→ HOW TO COMPLETE THIS TASK
Two lines below mark the span: the one containing "Identify the location of Digital" and the one containing "The width and height of the screenshot is (624, 2576).". Set down both, plus every line between, exactly as they stand, and nothing else.
=== SOURCE INFORMATION ===
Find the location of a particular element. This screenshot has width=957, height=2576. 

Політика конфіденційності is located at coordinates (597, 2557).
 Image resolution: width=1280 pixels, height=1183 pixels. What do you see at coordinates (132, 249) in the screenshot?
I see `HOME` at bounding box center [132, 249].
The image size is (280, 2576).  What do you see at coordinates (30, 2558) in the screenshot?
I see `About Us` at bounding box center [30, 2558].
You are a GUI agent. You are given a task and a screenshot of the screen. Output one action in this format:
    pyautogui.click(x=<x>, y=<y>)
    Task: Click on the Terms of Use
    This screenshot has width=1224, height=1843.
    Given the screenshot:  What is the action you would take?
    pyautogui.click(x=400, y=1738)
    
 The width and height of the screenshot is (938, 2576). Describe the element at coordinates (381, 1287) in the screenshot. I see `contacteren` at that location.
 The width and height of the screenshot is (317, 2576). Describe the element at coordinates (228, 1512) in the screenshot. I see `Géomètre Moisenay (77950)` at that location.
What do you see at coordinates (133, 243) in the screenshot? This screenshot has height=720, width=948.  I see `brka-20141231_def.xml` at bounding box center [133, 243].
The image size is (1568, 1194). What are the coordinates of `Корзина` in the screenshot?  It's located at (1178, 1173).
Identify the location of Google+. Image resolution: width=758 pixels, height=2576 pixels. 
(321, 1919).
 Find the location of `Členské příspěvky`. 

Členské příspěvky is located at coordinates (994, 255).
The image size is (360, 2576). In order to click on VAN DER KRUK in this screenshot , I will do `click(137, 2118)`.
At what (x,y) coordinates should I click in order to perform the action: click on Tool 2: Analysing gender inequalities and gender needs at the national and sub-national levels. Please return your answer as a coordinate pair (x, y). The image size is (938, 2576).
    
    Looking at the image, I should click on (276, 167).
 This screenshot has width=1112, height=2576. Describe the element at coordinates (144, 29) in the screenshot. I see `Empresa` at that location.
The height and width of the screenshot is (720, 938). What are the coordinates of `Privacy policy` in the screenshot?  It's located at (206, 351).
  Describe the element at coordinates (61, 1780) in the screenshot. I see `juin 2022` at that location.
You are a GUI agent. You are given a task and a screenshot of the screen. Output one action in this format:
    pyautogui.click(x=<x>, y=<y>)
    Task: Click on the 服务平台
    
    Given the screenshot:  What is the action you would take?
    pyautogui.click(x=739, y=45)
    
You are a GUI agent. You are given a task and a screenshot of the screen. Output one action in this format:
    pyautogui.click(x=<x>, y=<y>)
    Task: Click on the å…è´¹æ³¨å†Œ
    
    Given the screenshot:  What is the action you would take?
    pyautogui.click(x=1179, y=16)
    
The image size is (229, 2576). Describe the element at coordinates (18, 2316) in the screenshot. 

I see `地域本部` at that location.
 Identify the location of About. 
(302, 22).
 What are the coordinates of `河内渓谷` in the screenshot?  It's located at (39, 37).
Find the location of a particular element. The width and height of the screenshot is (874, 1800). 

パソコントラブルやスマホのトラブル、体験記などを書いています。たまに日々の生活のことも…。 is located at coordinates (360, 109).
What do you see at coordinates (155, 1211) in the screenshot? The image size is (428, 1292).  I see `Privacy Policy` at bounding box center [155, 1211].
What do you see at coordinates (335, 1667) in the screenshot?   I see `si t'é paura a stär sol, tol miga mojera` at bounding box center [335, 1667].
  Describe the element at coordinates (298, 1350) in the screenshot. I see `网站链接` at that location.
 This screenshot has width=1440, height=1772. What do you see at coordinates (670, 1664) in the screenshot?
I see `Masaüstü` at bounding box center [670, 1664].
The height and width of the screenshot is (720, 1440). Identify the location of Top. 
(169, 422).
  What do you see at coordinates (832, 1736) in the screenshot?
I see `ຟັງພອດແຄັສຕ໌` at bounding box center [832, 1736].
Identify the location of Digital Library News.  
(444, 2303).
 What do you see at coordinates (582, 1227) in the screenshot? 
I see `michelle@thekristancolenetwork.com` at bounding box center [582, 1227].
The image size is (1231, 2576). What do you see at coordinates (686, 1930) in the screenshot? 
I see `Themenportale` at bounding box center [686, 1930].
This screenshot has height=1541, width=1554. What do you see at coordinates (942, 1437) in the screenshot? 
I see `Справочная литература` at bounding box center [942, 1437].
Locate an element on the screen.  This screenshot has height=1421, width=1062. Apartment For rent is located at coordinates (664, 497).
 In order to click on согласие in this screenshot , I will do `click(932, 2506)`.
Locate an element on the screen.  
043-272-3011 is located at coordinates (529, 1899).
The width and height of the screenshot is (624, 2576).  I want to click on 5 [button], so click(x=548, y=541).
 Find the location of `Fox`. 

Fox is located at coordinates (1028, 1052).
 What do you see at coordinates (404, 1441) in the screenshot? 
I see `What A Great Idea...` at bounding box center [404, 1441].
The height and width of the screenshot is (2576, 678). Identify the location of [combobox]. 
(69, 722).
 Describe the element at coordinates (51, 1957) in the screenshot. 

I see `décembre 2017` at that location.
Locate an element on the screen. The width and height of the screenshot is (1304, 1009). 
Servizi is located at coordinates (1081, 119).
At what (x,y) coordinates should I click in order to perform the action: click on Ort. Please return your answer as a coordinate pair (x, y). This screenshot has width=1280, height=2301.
===
→ REPLY TO THE EXERCISE
Identify the location of Digital Library News.  
(444, 2303).
 What do you see at coordinates (582, 1227) in the screenshot? 
I see `michelle@thekristancolenetwork.com` at bounding box center [582, 1227].
The image size is (1231, 2576). What do you see at coordinates (686, 1930) in the screenshot? 
I see `Themenportale` at bounding box center [686, 1930].
This screenshot has height=1541, width=1554. What do you see at coordinates (942, 1437) in the screenshot? 
I see `Справочная литература` at bounding box center [942, 1437].
Locate an element on the screen.  This screenshot has height=1421, width=1062. Apartment For rent is located at coordinates (664, 497).
 In order to click on согласие in this screenshot , I will do `click(932, 2506)`.
Locate an element on the screen.  
043-272-3011 is located at coordinates (529, 1899).
The width and height of the screenshot is (624, 2576).  I want to click on 5 [button], so click(x=548, y=541).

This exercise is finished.